Off the Hill, but still inside the Beltway, we've met with executives at CMS and are working in conjunction with several other associations that have interests consistent with NASP’s to submit comments on proposed drug pricing legislation. NASP has also been working to draft our own legislative language and regulatory guidance, working on behalf of our members to achieve a number changes to the way DIR fees are managed.

In addition to meeting with CMS on a number of occasions in our nation’s capital, we have also hosted CMS members at some of our member pharmacies, working to educate around how specialty pharmacy works, what is involved in specialty pharmacy, and the value proposition that we deliver by helping sick patients navigate the complex and complicated healthcare system.

SPT: Can you speak more about the legislation or regulations?

Shanahan: On the agency oversight side, we’ve met with CMS representatives, encouraging them to exercise the regulatory authority of CMS by overseeing its contracted entities to ensure compliance with statutes, regulations and guidance.

On the legislative side, we've proposed language to reinforce Medicare’s Any Willing Provider law. That's based on the guidance CMS has already issued in the Medicare drug program manual, which says that offering pharmacies unreasonably low reimbursement rates for certain specialty medications cannot be used to subvert pharmacy access standards. Our proposed language basically restates that PBMs should do what CMS has already said they should do, which is not provide substandard reimbursement for specialty drugs and services.

We have also proposed legislative language to establish an independent third party responsible for setting specialty pharmacy standards.

On average, retail pharmacy patients adhere to therapy about 65% of the time, while specialty pharmacy patients have a 90% and greater adherence rate. We want to establish and apply standards to evaluate the performance of accredited specialty pharmacies in a way that is consistent with the patient care services they provide, as opposed to measuring performance on something other than those services. We already hold ourselves accountable for performance standards and criteria, such as time to fill, medical possession ratio, and patient satisfaction.

We also feel very strongly that specialty pharmacies should be accredited. Those pharmacies that demonstrate a level of commitment to all of the services surrounding specialty pharmacy should be entrusted to dispense specialty medications. We want to prohibit the percentage-based DIR fees or establish some maximum allowable fee, so that it doesn't end up with negative reimbursement for specialty pharmacies. Those are the things we are looking to include in our proposed legislation.
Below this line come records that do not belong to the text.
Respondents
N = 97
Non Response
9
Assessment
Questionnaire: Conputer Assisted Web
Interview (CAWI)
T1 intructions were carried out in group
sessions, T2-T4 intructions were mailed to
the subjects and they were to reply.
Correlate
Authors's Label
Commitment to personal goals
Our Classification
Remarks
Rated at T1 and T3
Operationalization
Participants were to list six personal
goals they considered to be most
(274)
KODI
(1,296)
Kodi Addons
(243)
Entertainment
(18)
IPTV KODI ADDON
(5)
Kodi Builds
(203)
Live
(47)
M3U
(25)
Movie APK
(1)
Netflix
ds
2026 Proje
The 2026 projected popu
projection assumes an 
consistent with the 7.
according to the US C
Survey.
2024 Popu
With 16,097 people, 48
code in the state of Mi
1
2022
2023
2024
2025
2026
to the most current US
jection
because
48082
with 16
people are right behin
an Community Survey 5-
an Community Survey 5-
SPT: Has NASP seen support for their actions against DIR fees?

Shanahan: Over the course of the last 10 to 14 weeks, we've been really actively engaged on behalf of specialty pharmacy on lobbying, administrative, and legislative levels. I've seen a lot more interest in the topic and a growing understanding of the really egregious impact of DIR fees on sick seniors and on the Medicare program overall.
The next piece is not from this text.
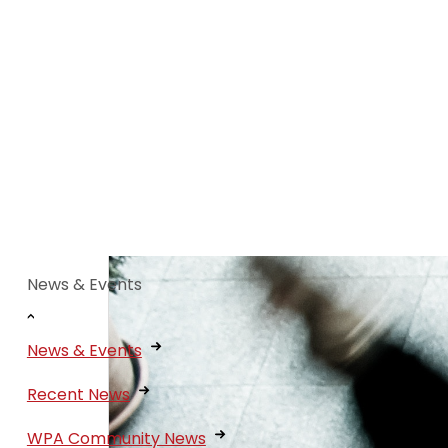
News & Events
News & Events
Recent News
WPA Community News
DIR fees impact out-of-pocket costs for seniors, and to the extent that you're a specialty pharmacy patient, you're likely to go through that donut hole faster than ever as a result of DIR fees. When sick seniors go through the donut hole, the taxpayer-funded Medicare program pays a much higher percentage of the overall cost of care. That's really putting a huge burden on Medicare in terms of costs for the program and costs to American taxpayers.
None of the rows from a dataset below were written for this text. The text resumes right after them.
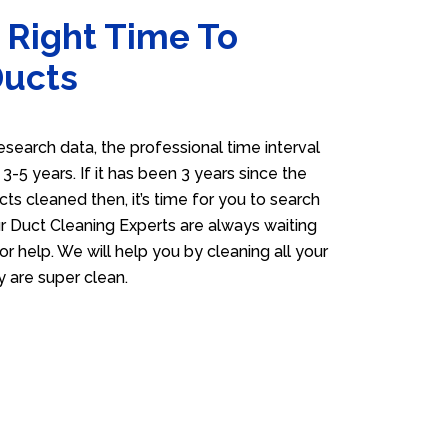
 Right Time To
Ducts
esearch data, the professional time interval
s 3-5 years. If it has been 3 years since the
cts cleaned then, it’s time for you to search
 Duct Cleaning Experts are always waiting
or help. We will help you by cleaning all your
y are super clean.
About 14 weeks ago, I was a lot more pessimistic about whether or not people would understand DIR fees as an important issue. I doubted whether people would hear us, and recognize the value that specialty pharmacy brings to the sickest, most vulnerable patients that are treated by specialty biologics.

Now, I'm beginning to feel a lot more optimistic. The way that DIR fees are currently set up has resulted in some really negative outcomes, not only for seniors and the Medicare program, but for specialty pharmacies that are placed in the untenable position of providing medications and white-glove services to patients, without really knowing whether they're going to lose money in the process.